─── RECORDS TO PROCESS
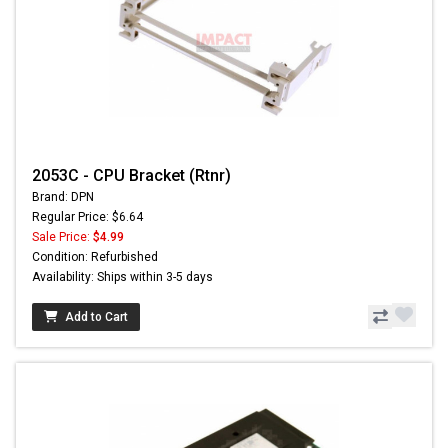
2053C - CPU Bracket (Rtnr)
Brand: DPN
Regular Price: $6.64
Sale Price:
$4.99
Condition: Refurbished
Availability: Ships within 3-5 days
Add to Cart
──────
• _ACTIVITY_
Every entry, exactly as written: transcribe it, passing over any pictures.

• _OUTPUT OF THE EXERCISE_
2053C - CPU Bracket (Rtnr)
Brand: DPN
Regular Price: $6.64
Sale Price:
$4.99
Condition: Refurbished
Availability: Ships within 3-5 days
Add to Cart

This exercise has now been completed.